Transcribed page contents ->
-=-=-=-=-

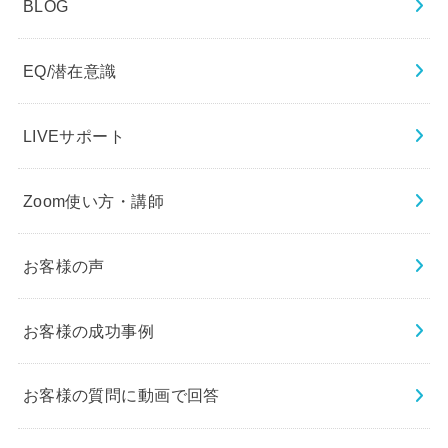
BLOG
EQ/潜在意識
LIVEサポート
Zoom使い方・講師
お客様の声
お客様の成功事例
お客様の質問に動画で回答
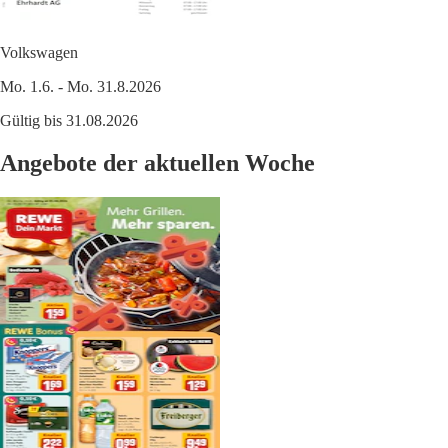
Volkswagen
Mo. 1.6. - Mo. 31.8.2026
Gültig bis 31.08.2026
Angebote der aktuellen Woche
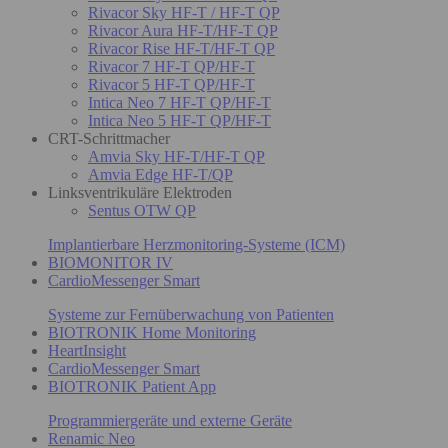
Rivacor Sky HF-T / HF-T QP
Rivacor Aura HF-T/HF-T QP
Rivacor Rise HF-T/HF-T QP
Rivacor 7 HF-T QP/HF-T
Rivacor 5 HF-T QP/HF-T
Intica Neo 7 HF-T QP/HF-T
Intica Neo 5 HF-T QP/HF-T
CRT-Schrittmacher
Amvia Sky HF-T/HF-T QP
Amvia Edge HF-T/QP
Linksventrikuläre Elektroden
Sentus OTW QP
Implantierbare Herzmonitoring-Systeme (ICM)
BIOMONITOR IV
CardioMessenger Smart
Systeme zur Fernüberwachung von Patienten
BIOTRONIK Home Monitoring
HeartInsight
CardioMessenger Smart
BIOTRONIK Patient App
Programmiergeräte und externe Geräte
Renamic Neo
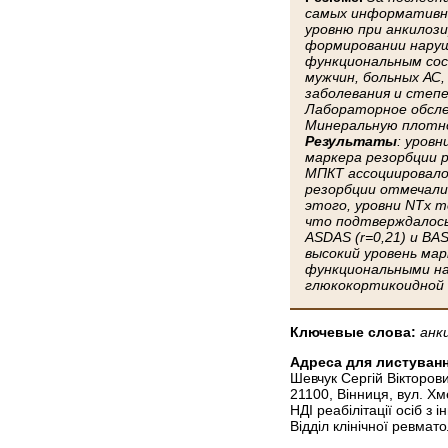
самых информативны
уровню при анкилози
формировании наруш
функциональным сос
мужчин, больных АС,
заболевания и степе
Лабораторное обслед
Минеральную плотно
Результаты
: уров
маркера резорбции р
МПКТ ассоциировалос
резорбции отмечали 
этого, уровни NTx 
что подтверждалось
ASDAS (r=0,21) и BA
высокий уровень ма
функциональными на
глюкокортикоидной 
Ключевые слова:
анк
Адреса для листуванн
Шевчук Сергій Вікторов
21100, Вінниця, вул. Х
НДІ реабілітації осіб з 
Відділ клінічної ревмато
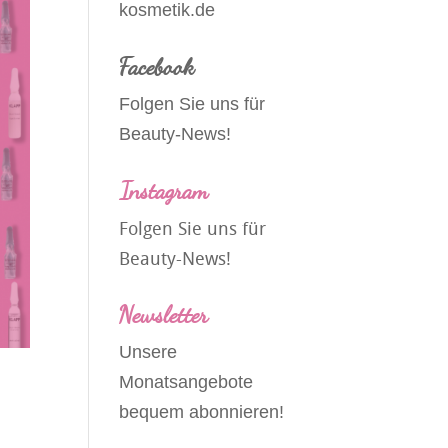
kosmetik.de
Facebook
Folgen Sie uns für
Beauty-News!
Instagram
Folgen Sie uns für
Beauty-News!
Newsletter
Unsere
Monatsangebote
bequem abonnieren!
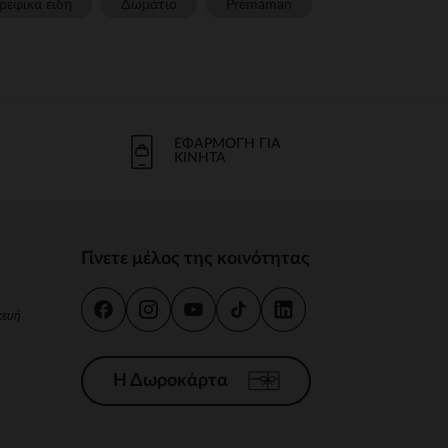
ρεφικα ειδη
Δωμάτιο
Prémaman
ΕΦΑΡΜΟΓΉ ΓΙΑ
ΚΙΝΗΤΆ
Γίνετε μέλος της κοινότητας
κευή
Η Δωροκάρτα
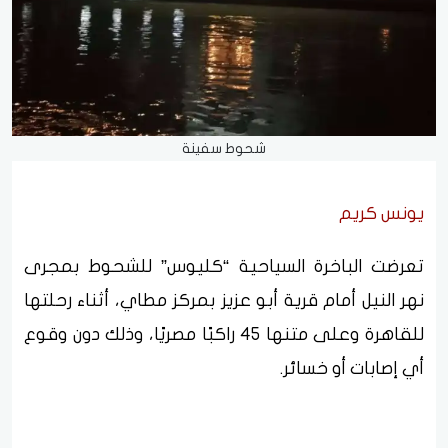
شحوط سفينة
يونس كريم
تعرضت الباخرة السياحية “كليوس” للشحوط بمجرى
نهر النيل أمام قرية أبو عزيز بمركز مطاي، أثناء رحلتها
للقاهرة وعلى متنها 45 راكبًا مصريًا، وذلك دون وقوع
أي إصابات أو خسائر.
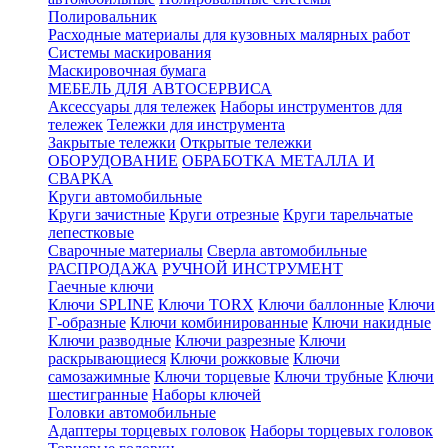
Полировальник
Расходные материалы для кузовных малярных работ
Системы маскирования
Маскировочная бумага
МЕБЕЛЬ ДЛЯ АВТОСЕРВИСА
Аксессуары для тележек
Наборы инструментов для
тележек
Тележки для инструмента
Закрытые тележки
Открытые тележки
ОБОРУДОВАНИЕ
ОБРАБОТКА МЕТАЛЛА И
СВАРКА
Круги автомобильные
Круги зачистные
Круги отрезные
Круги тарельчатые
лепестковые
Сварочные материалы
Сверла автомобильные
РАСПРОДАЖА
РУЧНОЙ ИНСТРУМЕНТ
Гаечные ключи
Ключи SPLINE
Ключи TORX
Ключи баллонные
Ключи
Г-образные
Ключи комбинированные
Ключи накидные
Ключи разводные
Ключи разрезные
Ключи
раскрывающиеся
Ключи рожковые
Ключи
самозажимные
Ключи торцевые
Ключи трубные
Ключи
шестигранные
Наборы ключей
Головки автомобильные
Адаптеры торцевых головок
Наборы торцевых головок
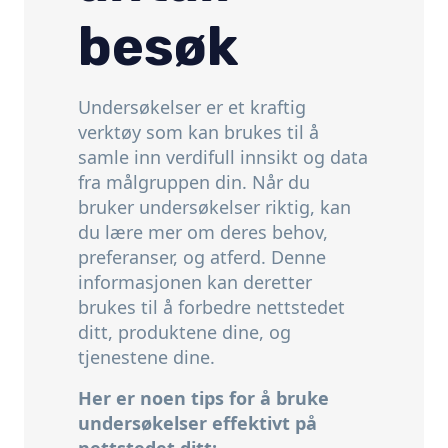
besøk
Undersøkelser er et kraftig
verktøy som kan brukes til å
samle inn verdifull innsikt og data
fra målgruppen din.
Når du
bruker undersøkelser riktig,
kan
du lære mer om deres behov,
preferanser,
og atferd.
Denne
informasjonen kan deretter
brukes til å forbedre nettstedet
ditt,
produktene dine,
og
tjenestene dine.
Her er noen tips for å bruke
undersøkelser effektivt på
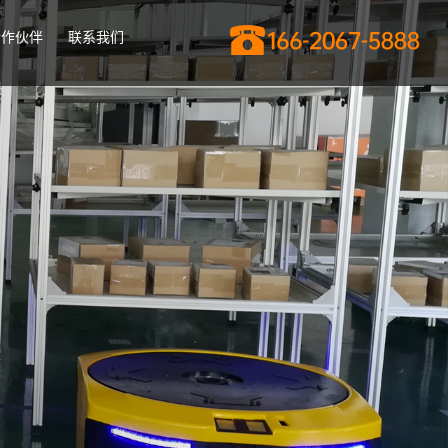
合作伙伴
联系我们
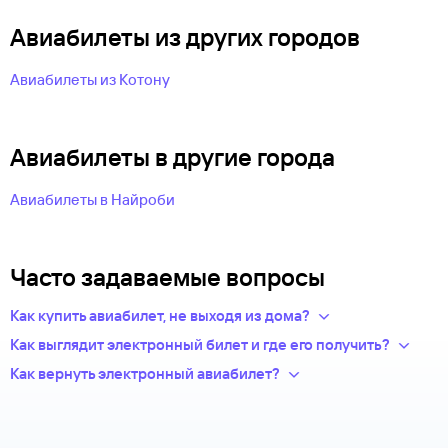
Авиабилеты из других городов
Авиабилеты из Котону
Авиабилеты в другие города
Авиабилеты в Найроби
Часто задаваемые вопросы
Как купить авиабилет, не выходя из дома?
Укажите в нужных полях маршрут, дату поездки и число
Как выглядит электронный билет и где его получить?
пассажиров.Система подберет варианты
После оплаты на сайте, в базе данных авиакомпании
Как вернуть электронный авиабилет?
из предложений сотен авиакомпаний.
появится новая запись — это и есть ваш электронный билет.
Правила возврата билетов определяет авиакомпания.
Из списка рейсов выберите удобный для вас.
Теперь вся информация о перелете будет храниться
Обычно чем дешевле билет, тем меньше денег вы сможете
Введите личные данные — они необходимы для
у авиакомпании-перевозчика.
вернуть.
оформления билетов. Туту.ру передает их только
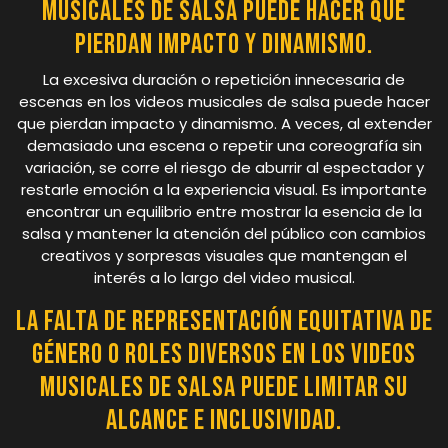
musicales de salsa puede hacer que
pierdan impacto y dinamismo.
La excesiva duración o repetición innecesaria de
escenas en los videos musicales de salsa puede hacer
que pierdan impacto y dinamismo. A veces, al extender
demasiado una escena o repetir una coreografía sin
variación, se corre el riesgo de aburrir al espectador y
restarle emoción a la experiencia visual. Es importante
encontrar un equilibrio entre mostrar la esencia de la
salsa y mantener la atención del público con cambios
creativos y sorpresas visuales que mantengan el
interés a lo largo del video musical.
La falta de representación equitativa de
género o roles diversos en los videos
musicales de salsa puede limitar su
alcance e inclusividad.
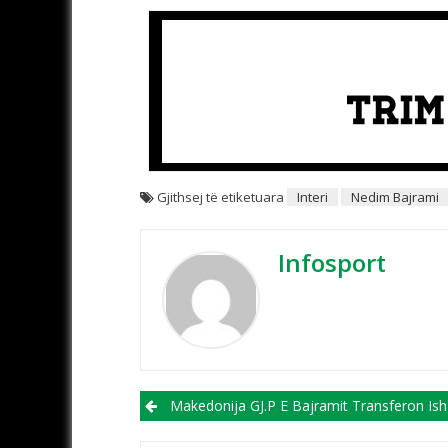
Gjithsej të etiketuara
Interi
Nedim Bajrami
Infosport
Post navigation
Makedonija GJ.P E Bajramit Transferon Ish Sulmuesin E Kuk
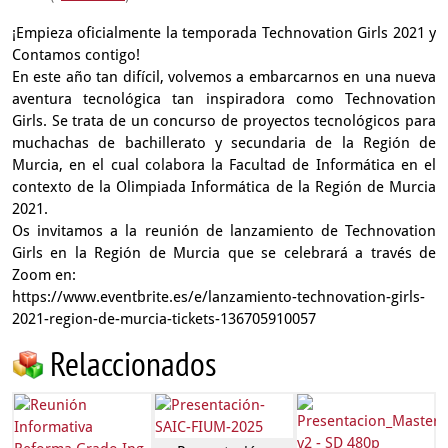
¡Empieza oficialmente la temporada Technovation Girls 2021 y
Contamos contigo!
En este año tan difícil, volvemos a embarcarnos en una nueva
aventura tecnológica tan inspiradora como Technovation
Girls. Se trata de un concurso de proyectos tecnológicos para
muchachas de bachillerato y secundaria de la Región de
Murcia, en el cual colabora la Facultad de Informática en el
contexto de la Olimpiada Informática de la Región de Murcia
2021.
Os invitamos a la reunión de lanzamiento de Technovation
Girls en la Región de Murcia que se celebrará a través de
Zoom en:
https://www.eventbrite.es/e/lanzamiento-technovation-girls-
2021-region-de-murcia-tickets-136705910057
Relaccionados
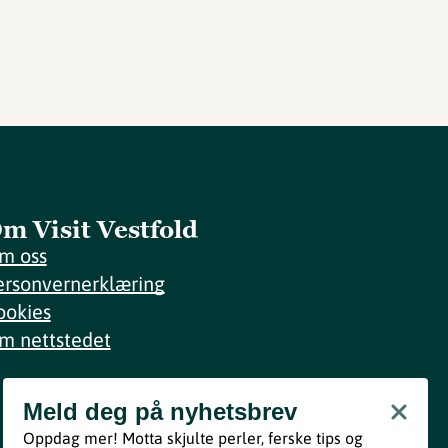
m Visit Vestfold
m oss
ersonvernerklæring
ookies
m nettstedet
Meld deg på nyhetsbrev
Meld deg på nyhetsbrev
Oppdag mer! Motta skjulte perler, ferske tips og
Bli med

-=-=-=-=-

The response must match the data line for line, from its first line through the line with "Rivacor 7 HF-T QP/HF-T", inclusive, and must leave out the pictures.

Result below ->
BLOG
EQ/潜在意識
LIVEサポート
Zoom使い方・講師
お客様の声
お客様の成功事例
お客様の質問に動画で回答
Volkswagen
Mo. 1.6. - Mo. 31.8.2026
Gültig bis 31.08.2026
Angebote der aktuellen Woche
Rivacor Sky HF-T / HF-T QP
Rivacor Aura HF-T/HF-T QP
Rivacor Rise HF-T/HF-T QP
Rivacor 7 HF-T QP/HF-T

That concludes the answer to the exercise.